Her team, Turn the Tide on Plastic, is promoting the United Nations’ Clean Seas campaign to rid the ocean of marine plastic litter. The boat is also doubling as a laboratory for ocean health. Volvo has equipped each vessel with instruments to collect data on ocean pollution over the course of the race, but Turn the Tide on Plastic is testing specifically for microplastics — tiny plastic fragments that can ultimately contaminate the food chain. The ultimate goal is to build a map of microplastic concentrations around the world.

Leg 6 to Auckland, day 05 on board Brunel. Reaching. Wet deck. Louis Balcaen. 11 February, 2018.
Yann Riou—Volvo Ocean Race Leg 6 to Auckland, day 5 on board Brunel. Reaching on Feb. 11, 2018.

Every year, eight million metric tons of plastic end up in the world’s seas. Coral reefs, sometimes called the rainforests of the sea, are being infected by billions of pieces of plastic. And according to some estimates, by 2050 the world’s oceans will be filled with more plastic mass than fish mass.

“This year we decided to take a step further integrating sustainability … especially tacking plastic pollution,” says Anne-Cecil Turner, sustainability program leader of the race. “Empowering people to take action at every level, from the general public to the government.”

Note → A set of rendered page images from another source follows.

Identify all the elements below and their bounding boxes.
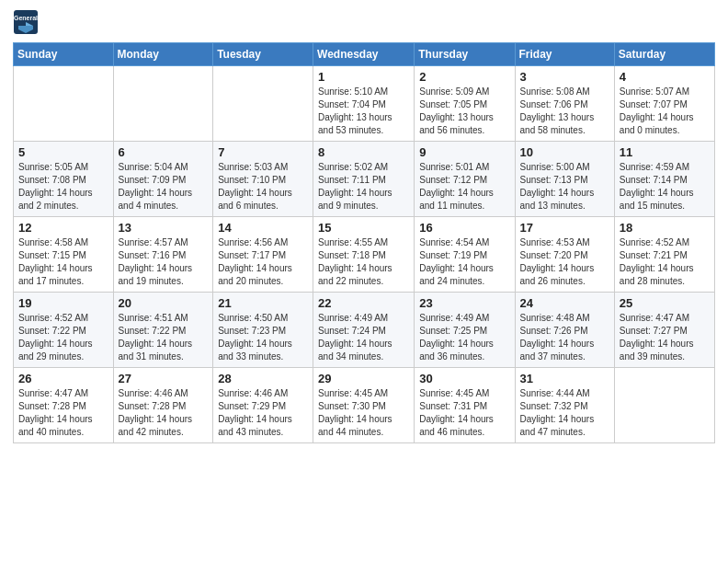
week-row-2: 5Sunrise: 5:05 AMSunset: 7:08 PMDaylight… — [14, 142, 715, 217]
day-info: Sunrise: 5:07 AMSunset: 7:07 PMDaylight:… — [620, 86, 710, 137]
day-cell: 9Sunrise: 5:01 AMSunset: 7:12 PMDaylight… — [415, 142, 515, 217]
page: General SundayMondayTuesdayWednesdayThur… — [0, 0, 728, 456]
day-info: Sunrise: 4:46 AMSunset: 7:29 PMDaylight:… — [218, 387, 308, 439]
day-info: Sunrise: 4:48 AMSunset: 7:26 PMDaylight:… — [520, 312, 609, 363]
week-row-4: 19Sunrise: 4:52 AMSunset: 7:22 PMDayligh… — [14, 293, 715, 368]
day-number: 12 — [18, 221, 108, 235]
day-info: Sunrise: 5:09 AMSunset: 7:05 PMDaylight:… — [419, 86, 509, 137]
day-info: Sunrise: 4:49 AMSunset: 7:25 PMDaylight:… — [419, 312, 509, 363]
day-cell: 20Sunrise: 4:51 AMSunset: 7:22 PMDayligh… — [113, 293, 213, 368]
day-cell: 21Sunrise: 4:50 AMSunset: 7:23 PMDayligh… — [213, 293, 313, 368]
day-cell: 31Sunrise: 4:44 AMSunset: 7:32 PMDayligh… — [515, 368, 614, 443]
day-info: Sunrise: 5:08 AMSunset: 7:06 PMDaylight:… — [520, 86, 609, 137]
day-info: Sunrise: 4:44 AMSunset: 7:32 PMDaylight:… — [520, 387, 609, 439]
day-number: 14 — [218, 221, 308, 235]
day-info: Sunrise: 4:51 AMSunset: 7:22 PMDaylight:… — [119, 312, 209, 363]
day-cell: 7Sunrise: 5:03 AMSunset: 7:10 PMDaylight… — [213, 142, 313, 217]
day-cell: 30Sunrise: 4:45 AMSunset: 7:31 PMDayligh… — [415, 368, 515, 443]
header: General — [13, 9, 715, 35]
day-cell: 22Sunrise: 4:49 AMSunset: 7:24 PMDayligh… — [313, 293, 415, 368]
day-info: Sunrise: 5:02 AMSunset: 7:11 PMDaylight:… — [318, 161, 409, 213]
day-info: Sunrise: 4:55 AMSunset: 7:18 PMDaylight:… — [318, 236, 409, 288]
day-number: 19 — [18, 296, 108, 310]
day-info: Sunrise: 4:52 AMSunset: 7:21 PMDaylight:… — [620, 236, 710, 288]
day-cell: 4Sunrise: 5:07 AMSunset: 7:07 PMDaylight… — [614, 66, 714, 142]
day-cell: 11Sunrise: 4:59 AMSunset: 7:14 PMDayligh… — [614, 142, 714, 217]
day-cell: 25Sunrise: 4:47 AMSunset: 7:27 PMDayligh… — [614, 293, 714, 368]
day-number: 6 — [119, 145, 209, 159]
day-info: Sunrise: 4:53 AMSunset: 7:20 PMDaylight:… — [520, 236, 609, 288]
day-cell: 5Sunrise: 5:05 AMSunset: 7:08 PMDaylight… — [14, 142, 114, 217]
day-number: 3 — [520, 70, 609, 84]
day-info: Sunrise: 5:10 AMSunset: 7:04 PMDaylight:… — [318, 86, 409, 137]
day-cell: 24Sunrise: 4:48 AMSunset: 7:26 PMDayligh… — [515, 293, 614, 368]
day-number: 23 — [419, 296, 509, 310]
day-number: 16 — [419, 221, 509, 235]
day-cell: 13Sunrise: 4:57 AMSunset: 7:16 PMDayligh… — [113, 217, 213, 293]
day-number: 25 — [620, 296, 710, 310]
day-info: Sunrise: 4:47 AMSunset: 7:27 PMDaylight:… — [620, 312, 710, 363]
day-info: Sunrise: 4:57 AMSunset: 7:16 PMDaylight:… — [119, 236, 209, 288]
day-cell: 15Sunrise: 4:55 AMSunset: 7:18 PMDayligh… — [313, 217, 415, 293]
day-cell: 3Sunrise: 5:08 AMSunset: 7:06 PMDaylight… — [515, 66, 614, 142]
day-info: Sunrise: 4:46 AMSunset: 7:28 PMDaylight:… — [119, 387, 209, 439]
weekday-header-monday: Monday — [113, 43, 213, 66]
week-row-1: 1Sunrise: 5:10 AMSunset: 7:04 PMDaylight… — [14, 66, 715, 142]
day-number: 31 — [520, 372, 609, 385]
day-number: 1 — [318, 70, 409, 84]
day-cell: 17Sunrise: 4:53 AMSunset: 7:20 PMDayligh… — [515, 217, 614, 293]
weekday-header-saturday: Saturday — [614, 43, 714, 66]
day-number: 26 — [18, 372, 108, 385]
weekday-header-friday: Friday — [515, 43, 614, 66]
day-number: 29 — [318, 372, 409, 385]
day-cell: 19Sunrise: 4:52 AMSunset: 7:22 PMDayligh… — [14, 293, 114, 368]
day-cell: 29Sunrise: 4:45 AMSunset: 7:30 PMDayligh… — [313, 368, 415, 443]
day-cell: 2Sunrise: 5:09 AMSunset: 7:05 PMDaylight… — [415, 66, 515, 142]
calendar: SundayMondayTuesdayWednesdayThursdayFrid… — [13, 42, 715, 443]
weekday-header-wednesday: Wednesday — [313, 43, 415, 66]
day-number: 22 — [318, 296, 409, 310]
weekday-header-tuesday: Tuesday — [213, 43, 313, 66]
day-info: Sunrise: 5:01 AMSunset: 7:12 PMDaylight:… — [419, 161, 509, 213]
weekday-header-sunday: Sunday — [14, 43, 114, 66]
day-info: Sunrise: 4:58 AMSunset: 7:15 PMDaylight:… — [18, 236, 108, 288]
svg-text:General: General — [14, 15, 38, 21]
day-cell: 1Sunrise: 5:10 AMSunset: 7:04 PMDaylight… — [313, 66, 415, 142]
day-cell — [213, 66, 313, 142]
weekday-header-row: SundayMondayTuesdayWednesdayThursdayFrid… — [14, 43, 715, 66]
day-info: Sunrise: 4:47 AMSunset: 7:28 PMDaylight:… — [18, 387, 108, 439]
day-number: 10 — [520, 145, 609, 159]
day-number: 20 — [119, 296, 209, 310]
day-number: 27 — [119, 372, 209, 385]
day-cell: 27Sunrise: 4:46 AMSunset: 7:28 PMDayligh… — [113, 368, 213, 443]
week-row-3: 12Sunrise: 4:58 AMSunset: 7:15 PMDayligh… — [14, 217, 715, 293]
day-number: 2 — [419, 70, 509, 84]
weekday-header-thursday: Thursday — [415, 43, 515, 66]
logo: General — [13, 9, 40, 35]
day-number: 5 — [18, 145, 108, 159]
day-number: 21 — [218, 296, 308, 310]
day-cell: 26Sunrise: 4:47 AMSunset: 7:28 PMDayligh… — [14, 368, 114, 443]
day-cell: 18Sunrise: 4:52 AMSunset: 7:21 PMDayligh… — [614, 217, 714, 293]
day-number: 30 — [419, 372, 509, 385]
day-cell — [113, 66, 213, 142]
day-info: Sunrise: 4:45 AMSunset: 7:30 PMDaylight:… — [318, 387, 409, 439]
week-row-5: 26Sunrise: 4:47 AMSunset: 7:28 PMDayligh… — [14, 368, 715, 443]
day-number: 4 — [620, 70, 710, 84]
day-cell: 28Sunrise: 4:46 AMSunset: 7:29 PMDayligh… — [213, 368, 313, 443]
day-info: Sunrise: 4:49 AMSunset: 7:24 PMDaylight:… — [318, 312, 409, 363]
day-cell: 6Sunrise: 5:04 AMSunset: 7:09 PMDaylight… — [113, 142, 213, 217]
day-number: 7 — [218, 145, 308, 159]
day-info: Sunrise: 4:50 AMSunset: 7:23 PMDaylight:… — [218, 312, 308, 363]
day-number: 9 — [419, 145, 509, 159]
day-info: Sunrise: 5:04 AMSunset: 7:09 PMDaylight:… — [119, 161, 209, 213]
day-number: 28 — [218, 372, 308, 385]
day-info: Sunrise: 5:05 AMSunset: 7:08 PMDaylight:… — [18, 161, 108, 213]
day-number: 24 — [520, 296, 609, 310]
day-cell — [614, 368, 714, 443]
day-info: Sunrise: 4:56 AMSunset: 7:17 PMDaylight:… — [218, 236, 308, 288]
day-info: Sunrise: 4:45 AMSunset: 7:31 PMDaylight:… — [419, 387, 509, 439]
day-number: 11 — [620, 145, 710, 159]
day-cell: 10Sunrise: 5:00 AMSunset: 7:13 PMDayligh… — [515, 142, 614, 217]
day-info: Sunrise: 4:52 AMSunset: 7:22 PMDaylight:… — [18, 312, 108, 363]
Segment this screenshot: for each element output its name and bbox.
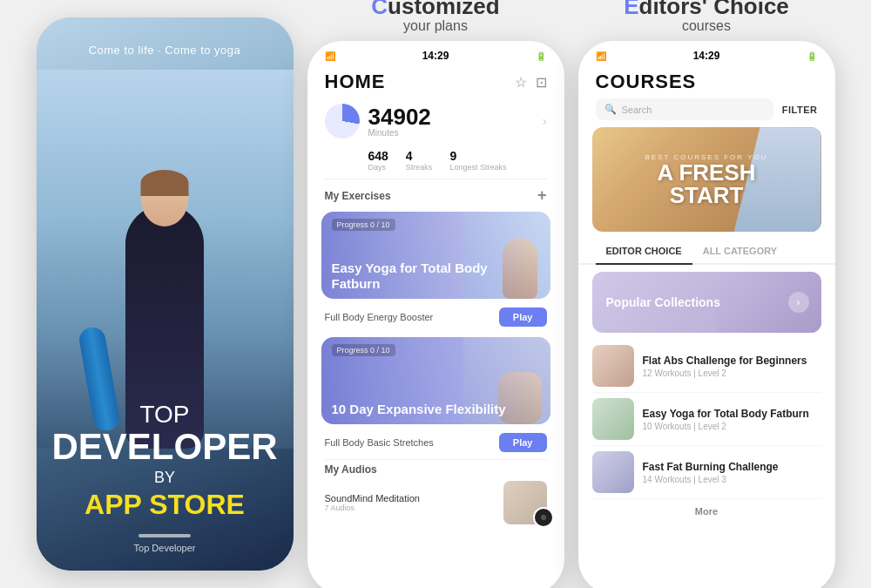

Research from Turn the Tide on Plastic found microplastic particles in the Southern Atlantic Ocean, west of South Africa, in Australian waters, and even near the far reaches of the Antarctic Ice Exclusion Zone.

Says Caffari, who’s the only female skipper in this year’s race: “This is my sixth time around the world and I see it deteriorating each time I go around.”

Since departing Hong Kong last week, the yachts are now on Leg 6, charging their way through the Coral Sea to Auckland, New Zealand. After a stopover in Auckland the crews will take on the toughest and most important leg — 7,600 nautical miles across the mighty Southern Ocean, where they will contend with storms, huge waves, icebergs and the legendary Cape Horn — as they race to the Brazilian city of Itajaí.